Manganese, an essential metal for normal growth and development, is neurotoxic on excessive exposure. Standard trace element-supplemented neonatal parenteral nutrition (PN) has a high manganese content and bypasses normal gastrointestinal absorptive control mechanisms, which places infants at risk of manganese neurotoxicity. Magnetic resonance (MR) relaxometry demonstrating short T1 relaxation time (T1R) in the basal ganglia reflects excessive brain manganese accumulation.Objective:
This study tested the hypothesis that infants with greater parenteral manganese exposure have higher brain manganese accumulation, as measured by MR imaging, than do infants with lower parenteral manganese exposure.Design:
Infants exposed to parenteral manganese were enrolled in a prospective cohort study. Infants classified as having high manganese exposure received >75% of their nutrition in the preceding 4 wk as PN. All others were classified as having low exposure. Daily parenteral and enteral manganese intakes were calculated. Wholeblood manganese was measured by high-resolution inductively coupled plasma mass spectrometry. Brain MR relaxometry was interpreted by a masked reviewer. Linear regression models, adjusted for gestational age (GA) at birth, estimated the association of relaxometry indexes with total and parenteral manganese exposures.Results:
Seventy-three infants were enrolled.
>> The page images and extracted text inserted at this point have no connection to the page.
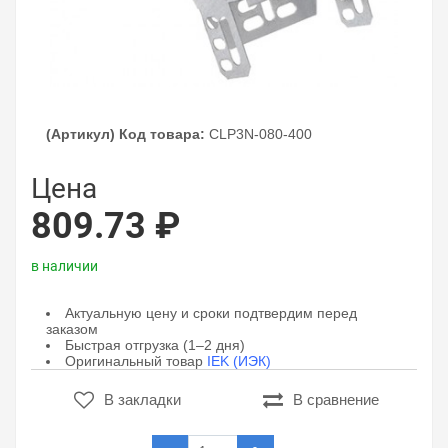
(Артикул) Код товара:
CLP3N-080-400
Цена
809.73 ₽
в наличии
Актуальную цену и сроки подтвердим перед
заказом
Быстрая отгрузка (1–2 дня)
Оригинальный товар
IEK (ИЭК)
В закладки
В сравнение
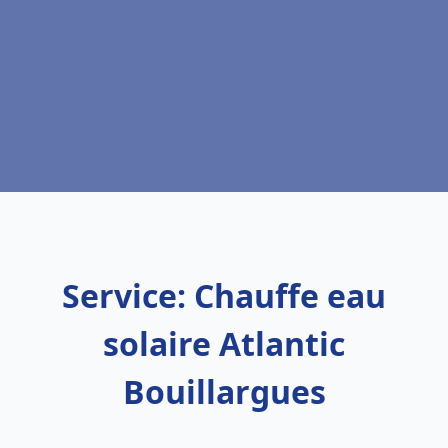
Service: Chauffe eau
solaire Atlantic
Bouillargues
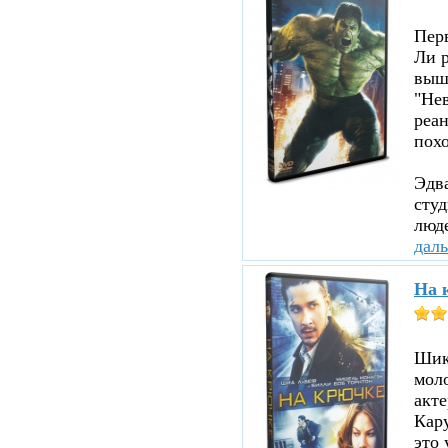
Пер
Ли р
вышл
"Нев
реа
похо
Эдв
сту
люде
дал
На 
Шика
мол
акте
Кару
это 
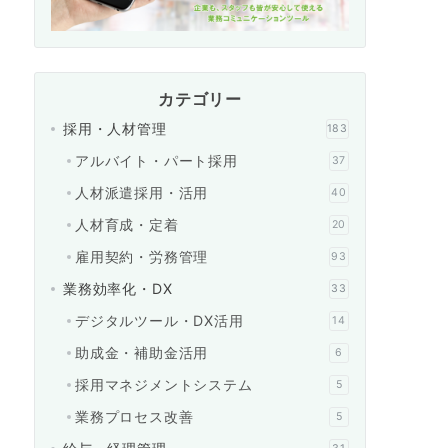
カテゴリー
採用・人材管理
183
アルバイト・パート採用
37
人材派遣採用・活用
40
人材育成・定着
20
雇用契約・労務管理
93
業務効率化・DX
33
デジタルツール・DX活用
14
助成金・補助金活用
6
採用マネジメントシステム
5
業務プロセス改善
5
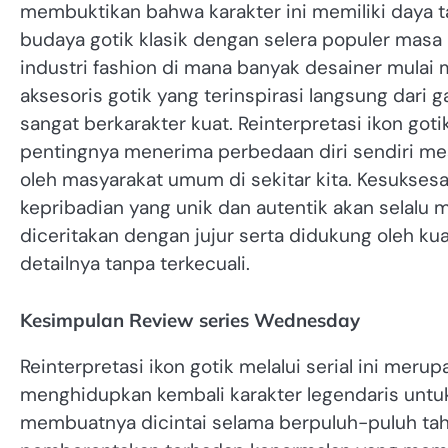
membuktikan bahwa karakter ini memiliki daya t
budaya gotik klasik dengan selera populer masa
industri fashion di mana banyak desainer mulai
aksesoris gotik yang terinspirasi langsung dar
sangat berkarakter kuat. Reinterpretasi ikon got
pentingnya menerima perbedaan diri sendiri me
oleh masyarakat umum di sekitar kita. Kesukses
kepribadian yang unik dan autentik akan selalu 
diceritakan dengan jujur serta didukung oleh kua
detailnya tanpa terkecuali.
Kesimpulan Review series Wednesday
Reinterpretasi ikon gotik melalui serial ini me
menghidupkan kembali karakter legendaris untuk
membuatnya dicintai selama berpuluh-puluh ta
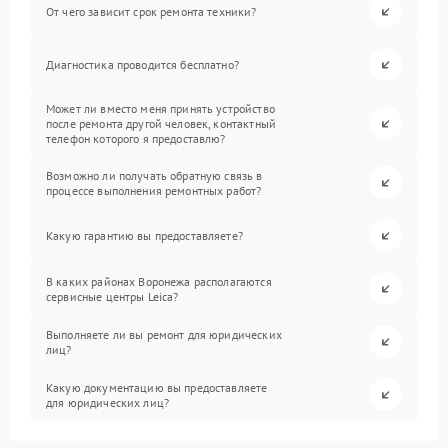
От чего зависит срок ремонта техники?
Диагностика проводится бесплатно?
Может ли вместо меня принять устройство
после ремонта другой человек, контактный
телефон которого я предоставлю?
Возможно ли получать обратную связь в
процессе выполнения ремонтных работ?
Какую гарантию вы предоставляете?
В каких районах Воронежа располагаются
сервисные центры Leica?
Выполняете ли вы ремонт для юридических
лиц?
Какую документацию вы предоставляете
для юридических лиц?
High-quality MR images were available for 58 infants, 39 with high and 19 with low manganese exposure. Four infants with a high exposure had blood manganese concentrations >30 μg/L. After controlling for GA, higher parenteral and total manganese intakes were associated with a lower T1R (P = 0.01) in the globus pallidus and putamen but were not associated with whole-blood manganese (range: 3.6–56.6 μg/L). Elevated conjugated bilirubin magnified the association between parenteral manganese and decreasing T1R.Conclusion:
A short T1R for GA identifies infants at risk of increased brain manganese deposition associated with PN solutions commonly used to nourish critically ill infants. These trials were registered at clinicaltrials.gov as NCT00392977 and NCT00392730. Am J Clin Nutr 2015;102:1482–9.